Pour it down the sides of the hives ?? sounds to me like they know how to sell more product, I would not do that myself as the stuff is quite spendy. there comes a point in keeping bees where you have to figure how much money am I willing to throw away before it just becomes hopeless, not trying to discourage you but it may be more sensible to just pay 75.00 this spring for a package and try again, this time try treating them before winter and see how it goes, just my 2 pennys


----------



## wildbranch2007 (Dec 3, 2008)

i tried to use the link to the archive and it stopped working so I copied mike palmers info.

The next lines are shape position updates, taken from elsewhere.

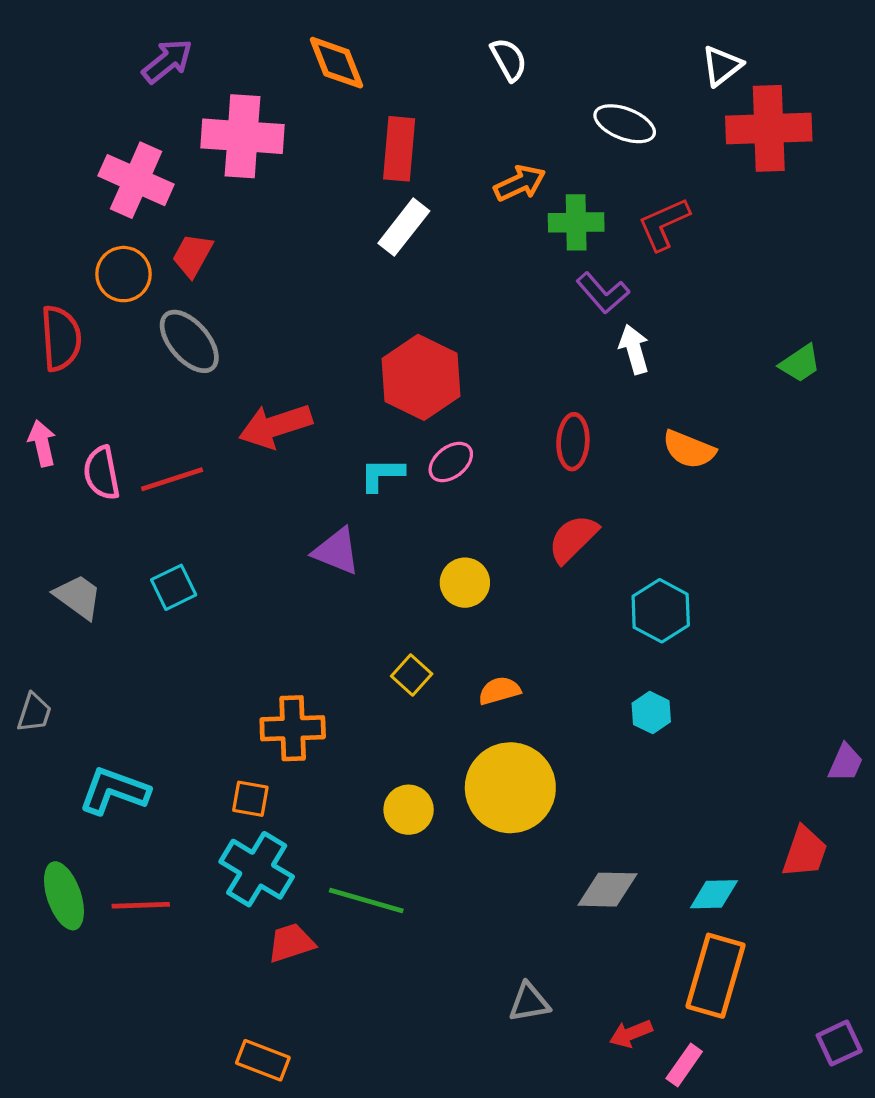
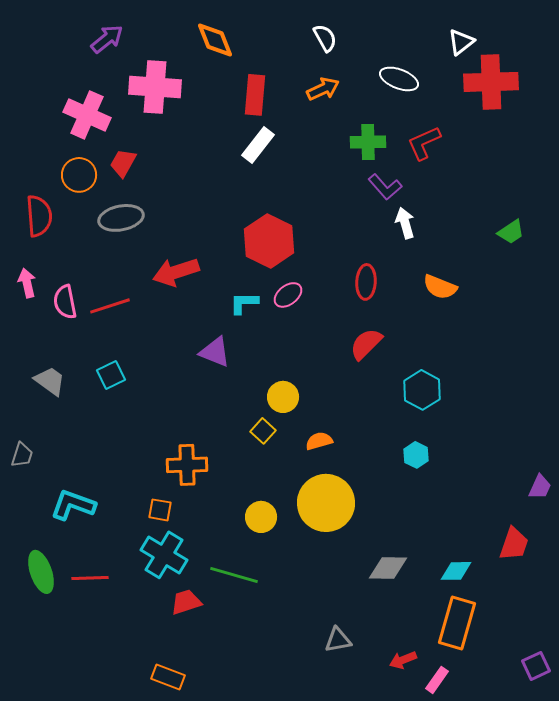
orange arrow: (520, 183) -> (323, 89), moved
gray ellipse: (189, 341) -> (121, 218), turned -60
yellow circle: (465, 583) -> (283, 397), moved

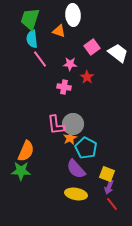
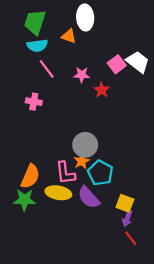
cyan semicircle: (32, 39) -> (37, 46), turned -90
pink square: (92, 47) -> (117, 64), moved
pink cross: (64, 87) -> (34, 102), moved
pink L-shape: (56, 125) -> (65, 173), moved
yellow ellipse: (76, 194) -> (58, 193), moved

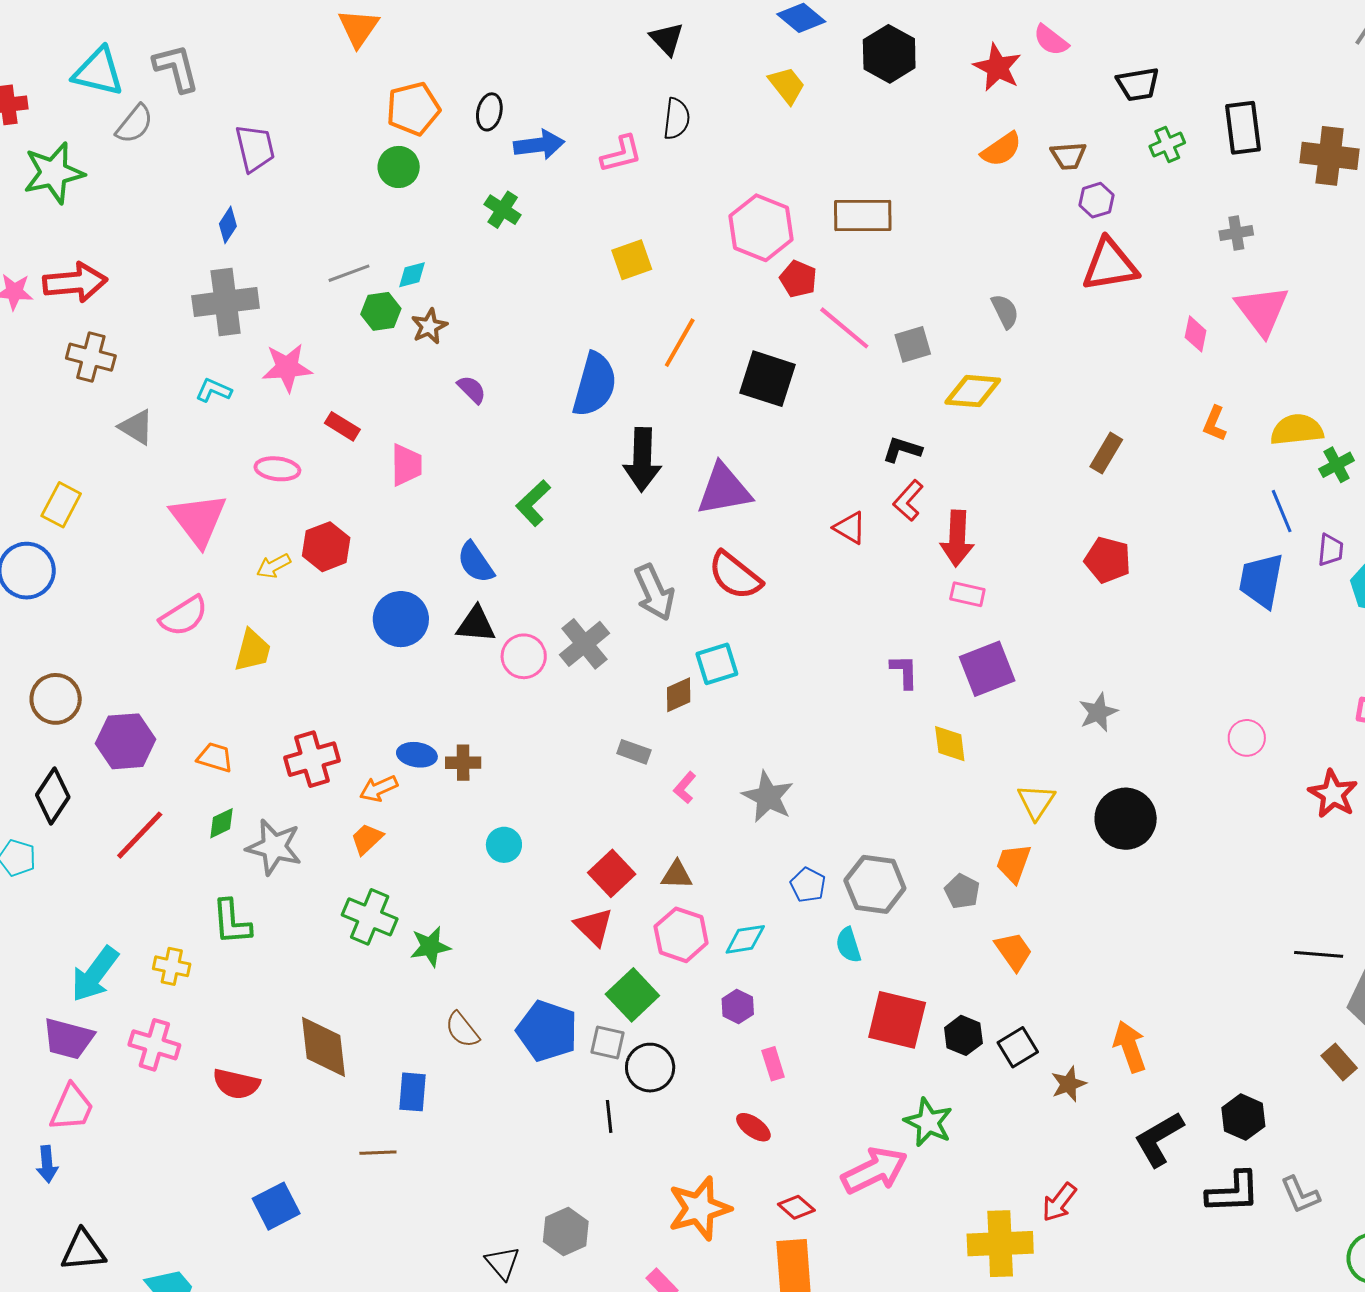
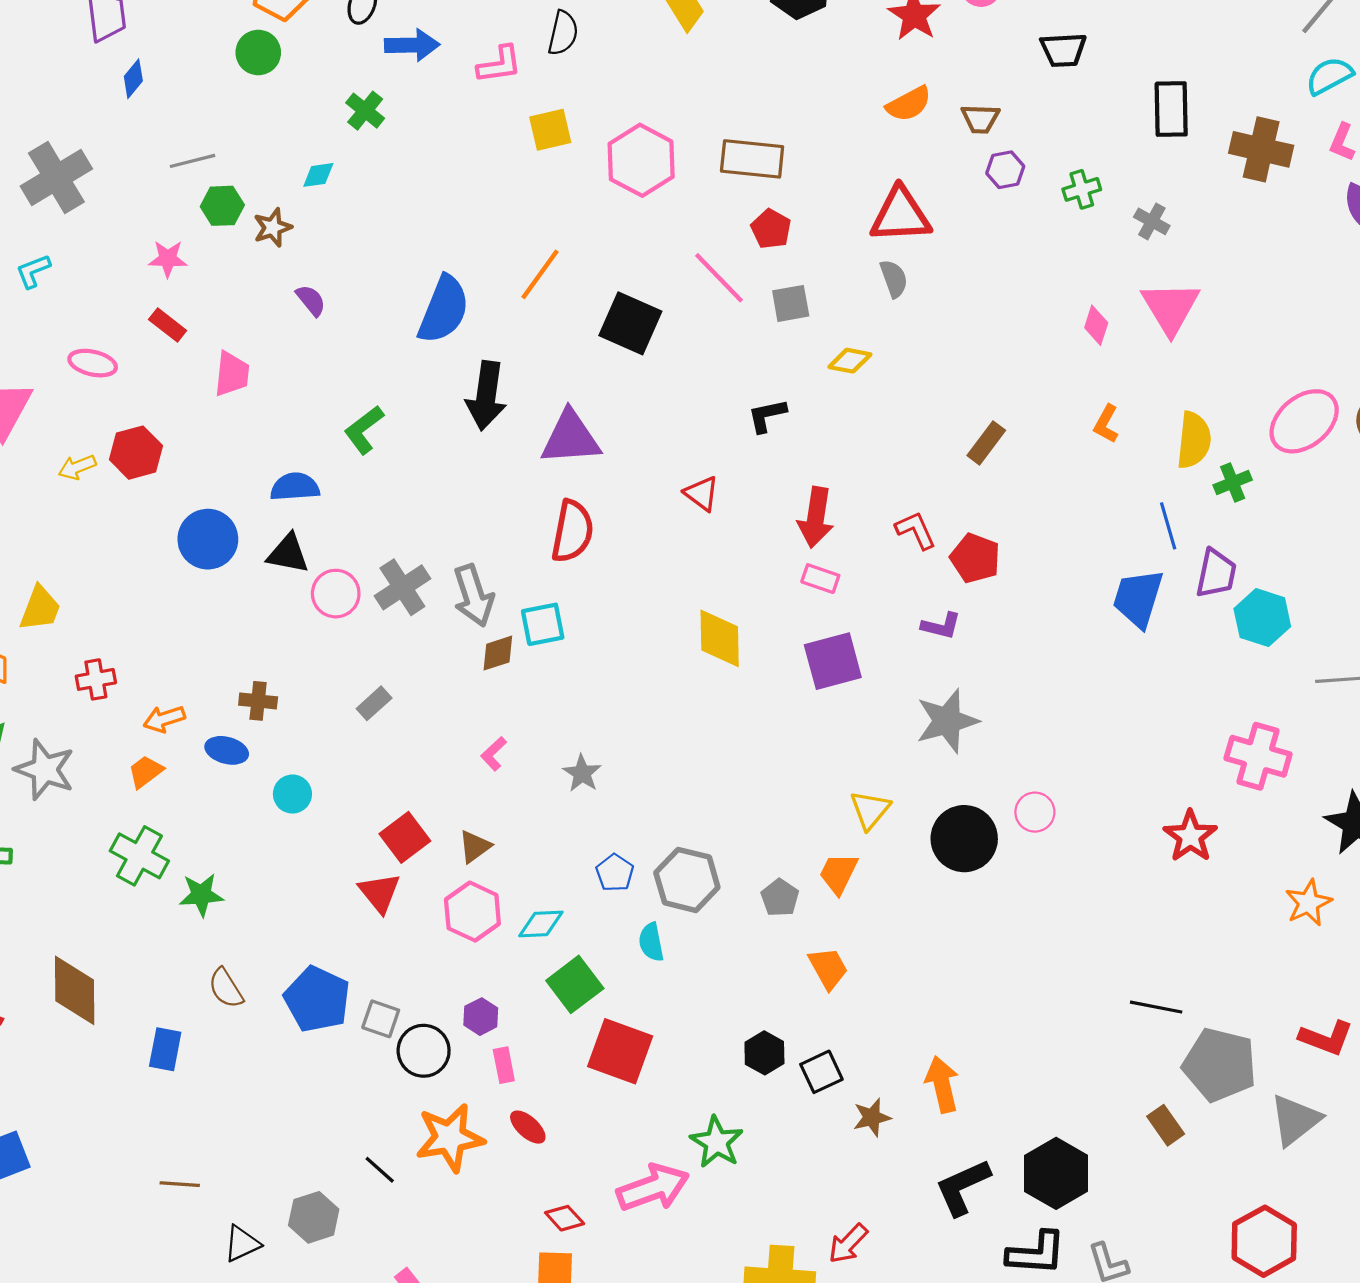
green cross: (1167, 145) -> (1082, 189), moved
blue diamond: (228, 225) -> (133, 79), moved
gray cross: (1236, 233) -> (1152, 221), turned 32
yellow square: (632, 260) -> (550, 130), moved
red triangle: (1110, 265) -> (900, 215), moved
cyan diamond: (412, 275) -> (318, 175), moved
red pentagon: (798, 279) -> (771, 229), moved
gray cross: (226, 302) -> (56, 177), turned -30
pink star: (287, 368) -> (168, 259), moved, size x0.7
cyan L-shape: (214, 390) -> (33, 271), turned -51
yellow diamond: (973, 391) -> (850, 361), size x0.7
yellow semicircle: (1297, 430) -> (1194, 440), turned 96
black L-shape: (902, 450) -> (767, 415), turned -36
red L-shape: (908, 501) -> (916, 530), moved, turned 108
purple trapezoid: (1331, 550) -> (1216, 573), size x1.4
blue semicircle: (476, 562) -> (295, 487), turned 114
red semicircle: (735, 575) -> (572, 531), turned -124
gray arrow: (654, 592) -> (473, 596), moved
yellow trapezoid: (253, 650) -> (40, 608), moved
purple L-shape: (904, 672) -> (941, 626), moved, turned 99
gray star: (1098, 712) -> (947, 721), size x1.5
pink circle: (1247, 738) -> (1035, 812), moved
yellow diamond: (950, 744) -> (720, 638), moved, size x1.4
gray rectangle: (634, 752) -> (374, 703), moved, turned -68
blue ellipse: (417, 755) -> (227, 750), moved
red cross: (312, 759) -> (96, 679), size x0.7
gray star: (768, 797) -> (582, 773), size x0.7
brown triangle: (677, 875) -> (475, 847), turned -44
green square: (632, 995) -> (575, 984), moved
purple hexagon: (738, 1007) -> (481, 1017), moved
red square: (897, 1020) -> (620, 1051), moved
pink rectangle: (773, 1064) -> (504, 1065), moved
black line: (609, 1116) -> (380, 1170), moved, turned -48
black hexagon: (1243, 1117) -> (1056, 1173), size x1.4
brown line: (378, 1153) -> (180, 1184), moved
orange star: (699, 1208) -> (450, 1138), moved
black triangle: (502, 1263) -> (242, 1244), turned 39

Protocol: 4 treatments per apiary.

1 Control
2 Sugar board (not a candy board)
3 Sugar board with 126 mg fumagillin
4 Fumagillin dust-4 weekly applications of 31.5mg/hive

Sugar boards...as the study says, not candy boards. Candy boards are made by heating a sugar solution to hardball, and pouring it hot into a rim.

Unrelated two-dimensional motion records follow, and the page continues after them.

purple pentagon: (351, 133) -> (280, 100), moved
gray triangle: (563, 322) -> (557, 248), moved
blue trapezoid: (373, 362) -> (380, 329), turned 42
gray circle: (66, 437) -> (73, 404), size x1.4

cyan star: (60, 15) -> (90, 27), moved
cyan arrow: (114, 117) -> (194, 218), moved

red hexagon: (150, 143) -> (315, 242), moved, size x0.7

Sugar boards are made by dumping granulated sugar into a clean (new) cement mixer and spritzing it with water. When enough water has been added, the sugar is poured into a rim where it cakes. No heating of the sugar. I believe this imitates well the use of granulated sugar above the cluster.


----------



## Drone On (Mar 19, 2005)

I think I will try this method. I guess I will use a cup of sugar and dampen it with water and add the fum. b. then put it all on a piece of waxpaper. Hoping this is about the right amount of sugar. Thank you for the suggestion.


----------



## valleyman (Nov 24, 2009)

If you love your bees do not add any moisture to them until you have an extended warm period. 50 degrees at night would be my preference. Nosema makes them sick. moisture kills!!!


----------



## MWillard (Dec 8, 2008)

Last winter the Maine apiculturalist Tony Jadczak gave a talk in Vermont about nosema. During his talk he presented data about a study he worked on regarding applying Fum B to hives in the winter/spring. One of his recommendations was using powdered sugar mixed with Fum B. This is applied as a dusting right onto the cluster.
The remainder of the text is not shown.